## What to produce
Taking the line with "Sie Mobile Master unverbindlich für 30 Tage." as the first and the line with "Фото: ИЗВЕСТИЯ/Зураб Джавахадзе" as the last, set down exactly every line in that range from the entries below, and no more.

::::::

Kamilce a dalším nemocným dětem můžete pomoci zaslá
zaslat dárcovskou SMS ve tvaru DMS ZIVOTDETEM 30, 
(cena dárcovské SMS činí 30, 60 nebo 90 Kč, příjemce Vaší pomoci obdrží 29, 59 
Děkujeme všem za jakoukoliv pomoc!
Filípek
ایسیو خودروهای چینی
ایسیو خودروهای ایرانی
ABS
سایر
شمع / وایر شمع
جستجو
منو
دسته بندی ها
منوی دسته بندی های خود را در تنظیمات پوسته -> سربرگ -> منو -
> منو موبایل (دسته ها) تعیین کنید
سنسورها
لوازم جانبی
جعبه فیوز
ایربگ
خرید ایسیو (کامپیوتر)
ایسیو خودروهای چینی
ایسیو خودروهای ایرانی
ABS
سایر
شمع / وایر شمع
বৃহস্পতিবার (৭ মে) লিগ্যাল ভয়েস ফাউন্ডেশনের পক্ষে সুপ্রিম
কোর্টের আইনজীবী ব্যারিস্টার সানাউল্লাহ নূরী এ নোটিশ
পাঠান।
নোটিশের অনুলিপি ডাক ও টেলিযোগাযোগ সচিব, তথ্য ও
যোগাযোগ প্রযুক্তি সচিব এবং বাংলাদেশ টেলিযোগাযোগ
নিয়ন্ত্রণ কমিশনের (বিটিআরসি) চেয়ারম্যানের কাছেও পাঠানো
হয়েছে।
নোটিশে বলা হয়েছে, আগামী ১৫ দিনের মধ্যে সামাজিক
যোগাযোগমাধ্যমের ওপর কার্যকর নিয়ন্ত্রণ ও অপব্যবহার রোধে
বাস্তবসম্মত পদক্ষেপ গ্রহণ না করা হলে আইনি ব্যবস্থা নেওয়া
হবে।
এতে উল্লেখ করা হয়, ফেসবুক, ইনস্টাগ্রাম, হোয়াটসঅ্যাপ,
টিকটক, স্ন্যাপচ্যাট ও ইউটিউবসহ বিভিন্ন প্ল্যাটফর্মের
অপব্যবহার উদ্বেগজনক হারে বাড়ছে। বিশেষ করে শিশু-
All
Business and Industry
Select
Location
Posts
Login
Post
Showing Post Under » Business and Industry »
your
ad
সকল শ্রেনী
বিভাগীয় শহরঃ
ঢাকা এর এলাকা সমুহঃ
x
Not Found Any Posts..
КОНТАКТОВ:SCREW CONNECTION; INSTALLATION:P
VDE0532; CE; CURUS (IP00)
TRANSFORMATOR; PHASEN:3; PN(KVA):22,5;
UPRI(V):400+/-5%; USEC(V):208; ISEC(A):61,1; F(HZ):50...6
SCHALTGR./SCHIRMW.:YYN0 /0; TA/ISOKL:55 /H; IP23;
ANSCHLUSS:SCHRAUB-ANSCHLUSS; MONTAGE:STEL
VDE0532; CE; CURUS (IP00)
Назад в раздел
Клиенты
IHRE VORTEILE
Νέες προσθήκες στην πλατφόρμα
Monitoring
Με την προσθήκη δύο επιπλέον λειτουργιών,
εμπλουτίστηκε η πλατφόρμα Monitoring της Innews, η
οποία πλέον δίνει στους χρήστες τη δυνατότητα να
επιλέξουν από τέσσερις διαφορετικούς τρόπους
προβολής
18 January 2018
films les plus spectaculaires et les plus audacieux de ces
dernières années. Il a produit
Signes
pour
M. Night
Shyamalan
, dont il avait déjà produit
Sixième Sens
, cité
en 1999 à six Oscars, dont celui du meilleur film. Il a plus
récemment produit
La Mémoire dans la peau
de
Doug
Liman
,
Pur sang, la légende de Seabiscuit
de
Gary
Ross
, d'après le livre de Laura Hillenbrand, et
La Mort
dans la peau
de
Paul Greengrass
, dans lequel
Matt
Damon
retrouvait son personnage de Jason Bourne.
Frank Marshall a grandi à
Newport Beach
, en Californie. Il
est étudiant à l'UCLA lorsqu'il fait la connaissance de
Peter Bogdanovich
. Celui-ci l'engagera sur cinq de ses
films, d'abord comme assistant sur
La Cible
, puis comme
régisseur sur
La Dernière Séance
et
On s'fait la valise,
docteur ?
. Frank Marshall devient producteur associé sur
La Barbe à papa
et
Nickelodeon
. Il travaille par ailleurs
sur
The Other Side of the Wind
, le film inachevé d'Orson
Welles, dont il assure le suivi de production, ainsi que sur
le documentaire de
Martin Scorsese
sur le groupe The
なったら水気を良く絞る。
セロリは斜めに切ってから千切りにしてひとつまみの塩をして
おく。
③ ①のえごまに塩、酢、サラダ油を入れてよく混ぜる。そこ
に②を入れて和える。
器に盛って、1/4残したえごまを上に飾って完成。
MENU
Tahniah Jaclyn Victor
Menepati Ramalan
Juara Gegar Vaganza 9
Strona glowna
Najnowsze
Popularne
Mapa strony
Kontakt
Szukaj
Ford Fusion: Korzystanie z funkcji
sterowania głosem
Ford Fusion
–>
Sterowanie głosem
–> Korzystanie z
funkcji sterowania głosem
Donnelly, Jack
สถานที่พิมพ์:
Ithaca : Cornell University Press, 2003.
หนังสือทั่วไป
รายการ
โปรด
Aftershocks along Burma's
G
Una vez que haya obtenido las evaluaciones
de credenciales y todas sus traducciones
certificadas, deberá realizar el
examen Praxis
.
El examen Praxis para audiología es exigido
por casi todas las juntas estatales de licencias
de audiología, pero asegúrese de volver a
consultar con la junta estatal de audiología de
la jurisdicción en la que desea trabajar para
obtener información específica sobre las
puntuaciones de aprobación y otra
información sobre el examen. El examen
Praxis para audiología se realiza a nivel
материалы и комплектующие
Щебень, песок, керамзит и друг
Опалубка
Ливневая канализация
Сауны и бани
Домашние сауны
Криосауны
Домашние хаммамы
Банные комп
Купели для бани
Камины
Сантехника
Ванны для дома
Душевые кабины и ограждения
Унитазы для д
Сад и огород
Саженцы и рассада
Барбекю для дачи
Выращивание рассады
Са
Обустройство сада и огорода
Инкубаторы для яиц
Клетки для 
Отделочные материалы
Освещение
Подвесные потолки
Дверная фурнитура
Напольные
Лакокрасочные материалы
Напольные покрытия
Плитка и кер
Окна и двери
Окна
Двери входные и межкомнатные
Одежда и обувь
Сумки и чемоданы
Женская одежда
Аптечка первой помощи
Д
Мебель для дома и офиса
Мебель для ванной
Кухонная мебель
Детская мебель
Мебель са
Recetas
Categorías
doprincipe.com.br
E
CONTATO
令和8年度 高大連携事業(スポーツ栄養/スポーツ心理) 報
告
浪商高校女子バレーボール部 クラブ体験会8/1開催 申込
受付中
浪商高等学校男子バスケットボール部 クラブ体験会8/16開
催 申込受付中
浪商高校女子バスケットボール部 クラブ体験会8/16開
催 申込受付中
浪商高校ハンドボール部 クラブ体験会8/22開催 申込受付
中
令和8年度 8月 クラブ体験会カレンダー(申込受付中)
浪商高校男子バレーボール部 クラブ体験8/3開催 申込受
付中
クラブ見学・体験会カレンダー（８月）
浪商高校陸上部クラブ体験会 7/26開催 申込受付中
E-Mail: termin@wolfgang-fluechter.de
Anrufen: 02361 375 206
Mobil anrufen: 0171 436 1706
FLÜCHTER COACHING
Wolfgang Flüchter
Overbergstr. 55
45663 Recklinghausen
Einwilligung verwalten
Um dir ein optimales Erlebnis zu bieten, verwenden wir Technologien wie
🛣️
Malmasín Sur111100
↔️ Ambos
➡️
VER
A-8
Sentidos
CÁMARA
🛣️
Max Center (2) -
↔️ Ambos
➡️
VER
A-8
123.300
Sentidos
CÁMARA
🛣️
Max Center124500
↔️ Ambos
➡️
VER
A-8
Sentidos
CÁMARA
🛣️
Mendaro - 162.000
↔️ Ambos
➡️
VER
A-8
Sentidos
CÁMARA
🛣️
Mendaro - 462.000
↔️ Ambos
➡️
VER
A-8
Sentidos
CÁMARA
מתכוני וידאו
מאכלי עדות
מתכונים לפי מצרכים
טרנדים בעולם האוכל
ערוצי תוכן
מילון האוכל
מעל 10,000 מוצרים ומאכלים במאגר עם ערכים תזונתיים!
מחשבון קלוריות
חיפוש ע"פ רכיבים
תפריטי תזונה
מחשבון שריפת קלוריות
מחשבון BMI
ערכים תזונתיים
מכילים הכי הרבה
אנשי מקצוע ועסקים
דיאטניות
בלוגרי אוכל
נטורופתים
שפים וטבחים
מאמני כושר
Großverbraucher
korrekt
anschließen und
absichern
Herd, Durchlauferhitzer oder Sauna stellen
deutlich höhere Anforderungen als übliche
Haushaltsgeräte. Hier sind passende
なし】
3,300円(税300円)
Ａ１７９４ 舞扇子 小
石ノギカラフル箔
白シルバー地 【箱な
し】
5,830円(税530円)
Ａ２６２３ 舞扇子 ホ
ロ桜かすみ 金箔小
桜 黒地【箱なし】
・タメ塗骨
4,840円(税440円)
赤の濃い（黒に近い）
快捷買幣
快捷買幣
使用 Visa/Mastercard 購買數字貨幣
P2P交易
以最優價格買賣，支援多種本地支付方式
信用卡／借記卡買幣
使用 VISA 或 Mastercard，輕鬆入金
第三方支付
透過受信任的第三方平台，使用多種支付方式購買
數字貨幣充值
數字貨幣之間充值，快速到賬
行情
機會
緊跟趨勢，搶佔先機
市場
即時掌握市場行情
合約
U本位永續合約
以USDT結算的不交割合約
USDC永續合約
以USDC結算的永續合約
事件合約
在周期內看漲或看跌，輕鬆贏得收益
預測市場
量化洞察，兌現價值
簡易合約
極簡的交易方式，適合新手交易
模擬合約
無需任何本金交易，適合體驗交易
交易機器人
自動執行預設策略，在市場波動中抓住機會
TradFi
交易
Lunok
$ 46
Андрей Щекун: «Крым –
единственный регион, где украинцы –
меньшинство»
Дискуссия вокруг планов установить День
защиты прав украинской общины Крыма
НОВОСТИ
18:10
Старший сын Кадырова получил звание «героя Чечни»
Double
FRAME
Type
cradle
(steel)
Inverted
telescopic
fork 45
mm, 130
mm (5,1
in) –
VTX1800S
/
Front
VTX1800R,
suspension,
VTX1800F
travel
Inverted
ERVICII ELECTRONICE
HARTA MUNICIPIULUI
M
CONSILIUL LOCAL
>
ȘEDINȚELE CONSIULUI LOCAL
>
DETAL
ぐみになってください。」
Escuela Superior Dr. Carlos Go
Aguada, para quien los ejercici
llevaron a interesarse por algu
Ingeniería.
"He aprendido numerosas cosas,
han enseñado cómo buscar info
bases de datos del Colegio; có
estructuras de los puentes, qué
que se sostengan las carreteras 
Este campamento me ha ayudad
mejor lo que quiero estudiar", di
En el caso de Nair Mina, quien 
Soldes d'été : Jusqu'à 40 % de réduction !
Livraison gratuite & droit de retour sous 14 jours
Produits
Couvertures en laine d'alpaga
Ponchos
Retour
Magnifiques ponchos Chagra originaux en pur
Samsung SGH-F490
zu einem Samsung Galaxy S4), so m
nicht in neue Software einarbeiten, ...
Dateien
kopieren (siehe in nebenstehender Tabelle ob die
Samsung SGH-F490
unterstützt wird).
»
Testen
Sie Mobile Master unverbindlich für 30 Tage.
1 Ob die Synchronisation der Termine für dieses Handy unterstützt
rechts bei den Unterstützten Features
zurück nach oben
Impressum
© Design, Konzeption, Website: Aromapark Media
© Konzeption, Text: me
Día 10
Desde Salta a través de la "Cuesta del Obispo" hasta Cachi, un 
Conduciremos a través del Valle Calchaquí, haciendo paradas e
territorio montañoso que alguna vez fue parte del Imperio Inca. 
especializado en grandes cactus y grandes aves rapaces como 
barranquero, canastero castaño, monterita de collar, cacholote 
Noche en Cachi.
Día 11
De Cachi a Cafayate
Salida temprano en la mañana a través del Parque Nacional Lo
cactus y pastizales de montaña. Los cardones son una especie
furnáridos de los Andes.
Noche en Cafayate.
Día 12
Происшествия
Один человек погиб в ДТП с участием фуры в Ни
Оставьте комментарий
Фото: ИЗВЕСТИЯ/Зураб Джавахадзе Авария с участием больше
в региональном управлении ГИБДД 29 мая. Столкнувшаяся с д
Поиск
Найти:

::::::

## Solved problem
Sie Mobile Master unverbindlich für 30 Tage.
1 Ob die Synchronisation der Termine für dieses Handy unterstützt
rechts bei den Unterstützten Features
zurück nach oben
Impressum
© Design, Konzeption, Website: Aromapark Media
© Konzeption, Text: me
Día 10
Desde Salta a través de la "Cuesta del Obispo" hasta Cachi, un 
Conduciremos a través del Valle Calchaquí, haciendo paradas e
territorio montañoso que alguna vez fue parte del Imperio Inca. 
especializado en grandes cactus y grandes aves rapaces como 
barranquero, canastero castaño, monterita de collar, cacholote 
Noche en Cachi.
Día 11
De Cachi a Cafayate
Salida temprano en la mañana a través del Parque Nacional Lo
cactus y pastizales de montaña. Los cardones son una especie
furnáridos de los Andes.
Noche en Cafayate.
Día 12
Происшествия
Один человек погиб в ДТП с участием фуры в Ни
Оставьте комментарий
Фото: ИЗВЕСТИЯ/Зураб Джавахадзе Авария с участием больше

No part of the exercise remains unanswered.